4
votes

Due to our business requirements we are bound to use static long running persistent Dataproc clusters. Is there any way to upgrade the Dataproc image to leverage latest OS/OSS updates?

Please help me with some reference documentation to carry out this operation (preferably automation).

3
What drives the requirement for persistent clusters? Is it the volume of jobs submitted? Do you store data on the cluster in HDFS? - tix
In your other question you reference "1-namenode and n-number of datanodes" which suggests it is indeed data in HDFS. Any reason this is required, as opposed to storing final job output in GCS or BigQuery? - tix
Actually the huge volume of jobs submitted throughout the day is the reason driving the requirement of persistent cluster. We keep receiving files throughout the day and based on the business logic jobs are kicked-off on regular intervals. - Balajee Venkatesh
"1-namenode & n-datanode" highlights our on-prem cluster config. We haven't migrated to Dataproc yet. I just wanted to check for some references which would help us plan the equivalent Dataproc configuration. - Balajee Venkatesh
I added a few links to my answer that I hope will help. - tix

3 Answers

3
votes

In-place cluster upgrade is not something supported by Dataproc today, and is the reason we advise customers to instead use ephemeral (per job/workflow) or short lived clusters (on the order of weeks, not years).

Unfortunately, Oozie does not play well with cloud-native or -hybrid architectures.

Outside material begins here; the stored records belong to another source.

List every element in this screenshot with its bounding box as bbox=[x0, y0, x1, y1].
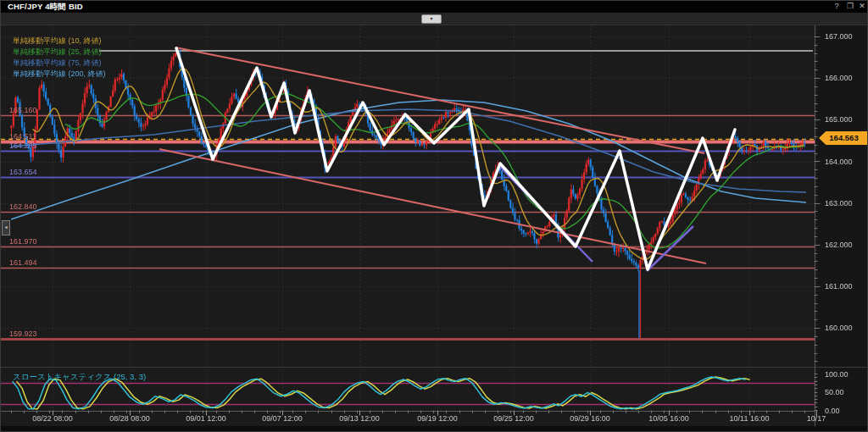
price-level-label: 165.160 bbox=[9, 106, 37, 114]
x-axis-label: 09/01 12:00 bbox=[176, 414, 236, 423]
y-axis-label: 161.000 bbox=[825, 282, 853, 291]
y-axis-label: 167.000 bbox=[825, 32, 853, 41]
maximize-icon[interactable]: ❐ bbox=[845, 2, 855, 10]
y-axis-label: 162.000 bbox=[825, 241, 853, 249]
y-axis-label: 163.000 bbox=[825, 199, 853, 208]
price-level-label: 159.923 bbox=[9, 330, 37, 338]
price-chart-canvas[interactable] bbox=[1, 1, 868, 432]
price-level-label: 163.654 bbox=[9, 168, 37, 176]
x-axis-label: 10/17 bbox=[787, 414, 846, 423]
help-button[interactable]: ? bbox=[832, 2, 842, 10]
x-axis-label: 09/25 12:00 bbox=[484, 414, 543, 423]
stochastic-label: スローストキャスティクス (25, 3, 3) bbox=[13, 372, 146, 383]
x-axis-label: 08/28 08:00 bbox=[100, 414, 159, 423]
y-axis-label: 160.000 bbox=[825, 324, 853, 332]
chart-title: CHF/JPY 4時間 BID bbox=[8, 2, 83, 13]
close-icon[interactable]: ✕ bbox=[857, 2, 867, 10]
x-axis-label: 10/05 16:00 bbox=[639, 414, 698, 423]
stoch-axis-label: 50.00 bbox=[825, 388, 844, 396]
toolbar-collapse-button[interactable]: ▾ bbox=[421, 14, 442, 24]
chart-window: CHF/JPY 4時間 BID ? ❐ ✕ ▾ ◂ 単純移動平均線 (10, 終… bbox=[0, 0, 868, 432]
x-axis-label: 09/29 16:00 bbox=[560, 414, 620, 423]
x-axis-label: 09/07 12:00 bbox=[253, 414, 312, 423]
title-bar[interactable]: CHF/JPY 4時間 BID ? ❐ ✕ bbox=[1, 1, 868, 14]
x-axis-label: 09/13 12:00 bbox=[330, 414, 389, 423]
price-level-label: 162.840 bbox=[9, 202, 37, 211]
side-panel-toggle-button[interactable]: ◂ bbox=[2, 220, 10, 235]
y-axis-label: 165.000 bbox=[825, 115, 853, 124]
legend-sma75: 単純移動平均線 (75, 終値) bbox=[13, 58, 102, 68]
x-axis-label: 09/19 12:00 bbox=[408, 414, 467, 423]
y-axis-label: 164.000 bbox=[825, 158, 853, 166]
legend-sma25: 単純移動平均線 (25, 終値) bbox=[13, 47, 102, 57]
y-axis-label: 166.000 bbox=[825, 74, 853, 82]
x-axis-label: 08/22 08:00 bbox=[23, 414, 82, 423]
current-price-badge: 164.563 bbox=[819, 131, 868, 145]
legend-sma200: 単純移動平均線 (200, 終値) bbox=[13, 69, 106, 79]
stoch-axis-label: 100.00 bbox=[825, 370, 849, 379]
price-level-label: 164.295 bbox=[9, 141, 37, 150]
price-level-label: 164.511 bbox=[9, 132, 36, 141]
price-level-label: 161.494 bbox=[9, 258, 37, 267]
x-axis-label: 10/11 16:00 bbox=[720, 414, 779, 423]
legend-sma10: 単純移動平均線 (10, 終値) bbox=[13, 36, 102, 46]
price-level-label: 161.970 bbox=[9, 237, 37, 246]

I would suggest building cluster-failover capabilities into your automation so you can delete/recreate every so often. Perhaps as part of cluster startup, it can emit a lock file that will prevent old cluster from spawning new jobs?

Here's additional references that may help.

On decoupling compute and storage:

https://www.qubole.com/blog/advantage-decoupling/

https://cloud.google.com/blog/products/storage-data-transfer/hdfs-vs-cloud-storage-pros-cons-and-migration-tips

Options for long-lived clusters:

https://cloud.google.com/blog/products/data-analytics/10-tips-for-building-long-running-clusters-using-cloud-dataproc

See my second answer below for one way to deal with Oozie specifically.

0
votes

The following is a suggestion for what a cloud-hybrid migration of Oozie could look like.

For first step, I would focus on lift-and-shift and focus on separation of Compute and Storage (e.g., replace HDFS with GCS). The below sketch would be a step 2 of a migration.

The main blocker with Oozie is that it has triggering on events and scheduling bundled. I would move triggering and scheduling out into external Airflow such as Cloud Composer. This will allow you to parameterize Oozie workflows with file names, but otherwise they become "run this workflow on this file".

In response to a new file, Airflow will run DataprocWorkflowTemplateOperator (there's also an inline workflow operator if you'd rather inline the workflow definition in Airflow). This workflow template will contain a single job which triggers the Oozie workflow via pig sh oozie job ....

The part that's relevant to your question, and gives you advantages of a Cloud migration: the workflow template, will use Cluster Selector which will choose among one or more clusters based on cluster labels. This means you can use cluster labels to add and remove clusters to a pool. Once labels are removed, new Workflow Templates will not be submitted to the old cluster; and once all jobs finish you can delete it (thus upgrading the image). Another advantage, is you can maintain 2+ clusters in different GCP zones and have failover in case of service outages. Also by decoupling scheduling from execution, you're no longer tied to a single long lived cluster.

To summarize, by decoupling things into Airflow + Workflow Templates + Oozie you get:

  • Cluster OS and OSS upgrades are possible
  • You can opt to run 2+ clusters in different GCP zones and have failover in case of service outages
  • By decoupling scheduling from execution and storage from compute you're no longer tied to a single long lived cluster
0
votes

To upgrade cluster that continually executes new jobs you can leverage user-specified label load balancing feature.

It will allow to route jobs between the clusters (old and new) based on user labels that can be applied dynamically - this will allow to perform cluster upgrade without downtime.